SecretDetectionPartnerAPIHighLatency

  • Severity: S3
  • Threshold: P95 > 5s for 5+ min
  • Check: API Response Time (P95) chart
  • Action: Check if systemic (all partners) or partner-specific. For more information, see the troubleshooting section.

SecretDetectionPartnerAPIRateLimitHit

  • Severity: S4
  • Threshold: > 0.1 req/sec sustained
  • Check: Rate Limit Hits stat, Rate Limits by Partner chart
  • Action: For more information, see the troubleshooting section.

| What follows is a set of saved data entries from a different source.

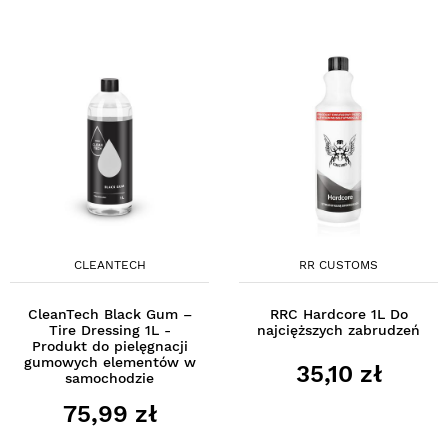
CLEANTECH
RR CUSTOMS
CleanTech Black Gum –
RRC Hardcore 1L Do
Tire Dressing 1L -
najcięższych zabrudzeń
Produkt do pielęgnacji
gumowych elementów w
35,10 zł
samochodzie
75,99 zł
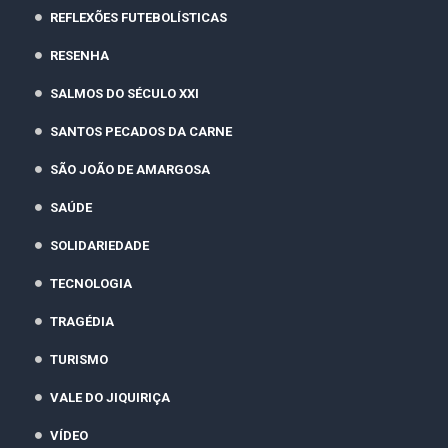
REFLEXÕES FUTEBOLÍSTICAS
RESENHA
SALMOS DO SÉCULO XXI
SANTOS PECADOS DA CARNE
SÃO JOÃO DE AMARGOSA
SAÚDE
SOLIDARIEDADE
TECNOLOGIA
TRAGÉDIA
TURISMO
VALE DO JIQUIRIÇA
VÍDEO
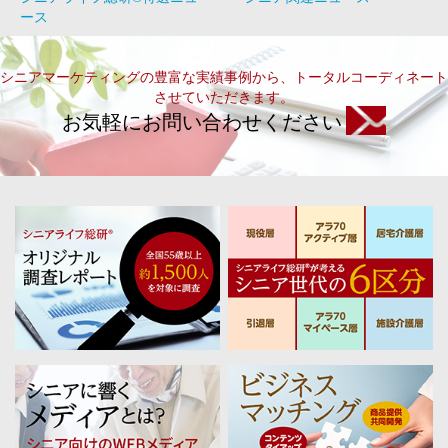
ース
シニアマーケティングの豊富な実績事例から、トータルコーディネート
させていただきます。
お気軽にお問い合わせください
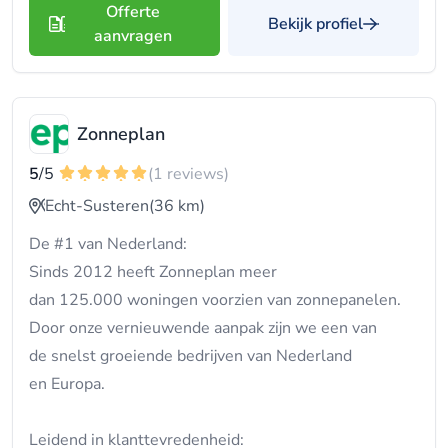
Offerte
Bekijk profiel
aanvragen
Zonneplan
5
/5
(1 reviews)
Echt-Susteren
(36 km)
De #1 van Nederland:
Sinds 2012 heeft Zonneplan meer
dan 125.000 woningen voorzien van zonnepanelen.
Door onze vernieuwende aanpak zijn we een van
de snelst groeiende bedrijven van Nederland
en Europa.
Leidend in klanttevredenheid:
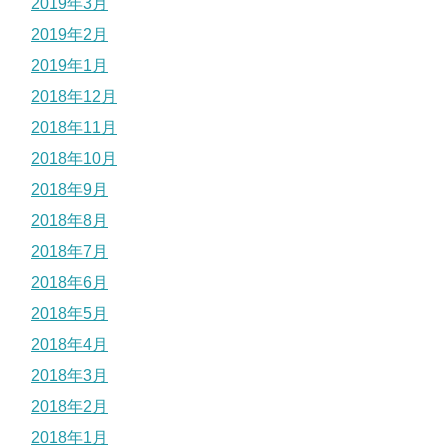
2019年3月
2019年2月
2019年1月
2018年12月
2018年11月
2018年10月
2018年9月
2018年8月
2018年7月
2018年6月
2018年5月
2018年4月
2018年3月
2018年2月
2018年1月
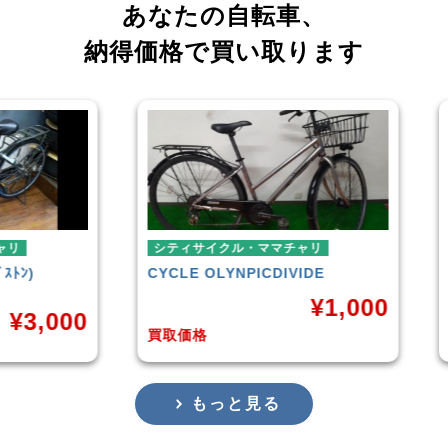
あなたの自転車、
納得価格で買い取ります
シティサイクル・ママチャリ
ミニベ
CYCLE OLYNPIC
DIVIDE
シティ
TERN
¥
1,000
000
買取価格
買取価
もっと見る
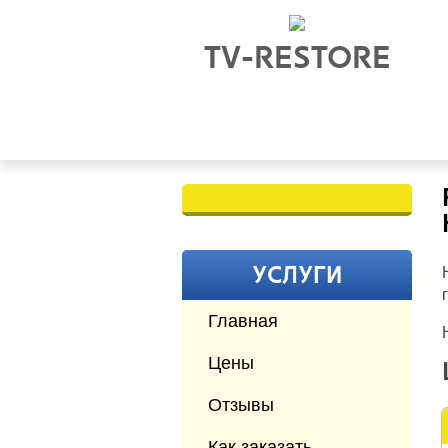
TV-RESTORE
УСЛУГИ
Главная
Цены
Отзывы
Как заказать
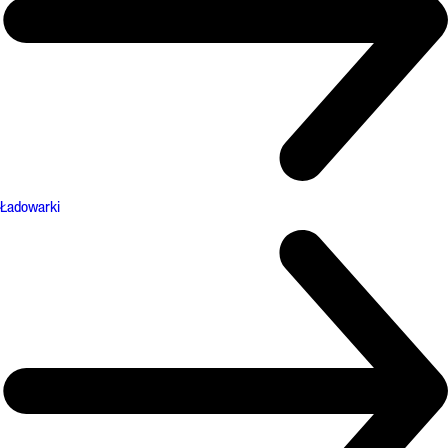
Ładowarki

SecretDetectionPartnerAPINetworkErrors

  • Severity: S3
  • Threshold: > 0.5 errors/sec, 5+ min
  • Check: Network Errors by Partner chart
  • Action: Identify error type (Timeout, ConnectionRefused, HTTPError). For more information, see the troubleshooting section.

Dashboards

Dashboard Purpose
Validity checks Request rate, latency, errors, rate limits
Sidekiq workers Job processing, retries
PostgreSQL tables finding_token_status growth

Panel descriptions

Current Error Rate

Real-time error rate (%) across all partners. Combines success and failure counts. Alert fires if the rate exceeds 10%.

API Response Time (P95)

95th percentile latency for each partner API call. Spikes indicate partner slowdowns. Alert fires if the latency exceeds 5 seconds for 5 or more minutes.

Rate Limit Hits

Current rate at which partner limits are being hit (req/sec). Zero is healthy. Alert fires if the rate exceeds 0.1 req/sec.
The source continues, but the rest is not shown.